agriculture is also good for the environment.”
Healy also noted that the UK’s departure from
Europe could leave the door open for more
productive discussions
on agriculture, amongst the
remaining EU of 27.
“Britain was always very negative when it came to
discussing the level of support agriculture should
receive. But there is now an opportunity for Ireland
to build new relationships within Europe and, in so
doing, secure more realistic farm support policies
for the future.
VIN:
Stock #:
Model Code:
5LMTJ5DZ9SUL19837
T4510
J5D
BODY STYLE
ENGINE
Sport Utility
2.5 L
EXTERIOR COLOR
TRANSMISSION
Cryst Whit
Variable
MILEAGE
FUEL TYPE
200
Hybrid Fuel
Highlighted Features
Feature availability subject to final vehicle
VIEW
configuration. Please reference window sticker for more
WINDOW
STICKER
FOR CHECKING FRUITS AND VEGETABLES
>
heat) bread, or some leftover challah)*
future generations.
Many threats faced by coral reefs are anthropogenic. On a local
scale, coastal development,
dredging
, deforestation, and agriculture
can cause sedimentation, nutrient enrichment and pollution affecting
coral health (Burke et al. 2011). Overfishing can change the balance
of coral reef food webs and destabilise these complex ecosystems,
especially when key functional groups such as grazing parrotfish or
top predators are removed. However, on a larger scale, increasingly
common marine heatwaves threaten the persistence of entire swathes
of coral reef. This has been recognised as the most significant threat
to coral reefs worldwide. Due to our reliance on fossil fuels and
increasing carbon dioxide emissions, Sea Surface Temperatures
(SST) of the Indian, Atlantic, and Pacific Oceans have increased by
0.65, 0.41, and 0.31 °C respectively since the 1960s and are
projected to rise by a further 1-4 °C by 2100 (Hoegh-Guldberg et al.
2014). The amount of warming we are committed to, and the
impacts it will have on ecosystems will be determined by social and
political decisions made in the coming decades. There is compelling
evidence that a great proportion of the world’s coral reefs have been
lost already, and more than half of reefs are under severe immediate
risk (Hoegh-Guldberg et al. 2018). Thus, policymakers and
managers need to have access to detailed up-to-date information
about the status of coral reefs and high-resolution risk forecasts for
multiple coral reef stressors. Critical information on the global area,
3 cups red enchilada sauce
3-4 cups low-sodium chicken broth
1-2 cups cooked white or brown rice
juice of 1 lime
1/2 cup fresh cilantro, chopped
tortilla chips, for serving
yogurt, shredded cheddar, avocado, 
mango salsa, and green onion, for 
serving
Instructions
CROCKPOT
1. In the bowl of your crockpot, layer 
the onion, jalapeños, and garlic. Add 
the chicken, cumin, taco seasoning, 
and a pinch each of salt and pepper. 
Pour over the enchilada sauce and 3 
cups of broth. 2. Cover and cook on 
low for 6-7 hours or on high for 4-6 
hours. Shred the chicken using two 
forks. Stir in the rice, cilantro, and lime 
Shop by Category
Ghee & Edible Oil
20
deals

Directions for this task: Repeat the material above precisely.

Answer for the task:
agriculture is also good for the environment.”
Healy also noted that the UK’s departure from
Europe could leave the door open for more
productive discussions
on agriculture, amongst the
remaining EU of 27.
“Britain was always very negative when it came to
discussing the level of support agriculture should
receive. But there is now an opportunity for Ireland
to build new relationships within Europe and, in so
doing, secure more realistic farm support policies
for the future.
VIN:
Stock #:
Model Code:
5LMTJ5DZ9SUL19837
T4510
J5D
BODY STYLE
ENGINE
Sport Utility
2.5 L
EXTERIOR COLOR
TRANSMISSION
Cryst Whit
Variable
MILEAGE
FUEL TYPE
200
Hybrid Fuel
Highlighted Features
Feature availability subject to final vehicle
VIEW
configuration. Please reference window sticker for more
WINDOW
STICKER
FOR CHECKING FRUITS AND VEGETABLES
>
heat) bread, or some leftover challah)*
future generations.
Many threats faced by coral reefs are anthropogenic. On a local
scale, coastal development,
dredging
, deforestation, and agriculture
can cause sedimentation, nutrient enrichment and pollution affecting
coral health (Burke et al. 2011). Overfishing can change the balance
of coral reef food webs and destabilise these complex ecosystems,
especially when key functional groups such as grazing parrotfish or
top predators are removed. However, on a larger scale, increasingly
common marine heatwaves threaten the persistence of entire swathes
of coral reef. This has been recognised as the most significant threat
to coral reefs worldwide. Due to our reliance on fossil fuels and
increasing carbon dioxide emissions, Sea Surface Temperatures
(SST) of the Indian, Atlantic, and Pacific Oceans have increased by
0.65, 0.41, and 0.31 °C respectively since the 1960s and are
projected to rise by a further 1-4 °C by 2100 (Hoegh-Guldberg et al.
2014). The amount of warming we are committed to, and the
impacts it will have on ecosystems will be determined by social and
political decisions made in the coming decades. There is compelling
evidence that a great proportion of the world’s coral reefs have been
lost already, and more than half of reefs are under severe immediate
risk (Hoegh-Guldberg et al. 2018). Thus, policymakers and
managers need to have access to detailed up-to-date information
about the status of coral reefs and high-resolution risk forecasts for
multiple coral reef stressors. Critical information on the global area,
3 cups red enchilada sauce
3-4 cups low-sodium chicken broth
1-2 cups cooked white or brown rice
juice of 1 lime
1/2 cup fresh cilantro, chopped
tortilla chips, for serving
yogurt, shredded cheddar, avocado, 
mango salsa, and green onion, for 
serving
Instructions
CROCKPOT
1. In the bowl of your crockpot, layer 
the onion, jalapeños, and garlic. Add 
the chicken, cumin, taco seasoning, 
and a pinch each of salt and pepper. 
Pour over the enchilada sauce and 3 
cups of broth. 2. Cover and cook on 
low for 6-7 hours or on high for 4-6 
hours. Shred the chicken using two 
forks. Stir in the rice, cilantro, and lime 
Shop by Category
Ghee & Edible Oil
20
deals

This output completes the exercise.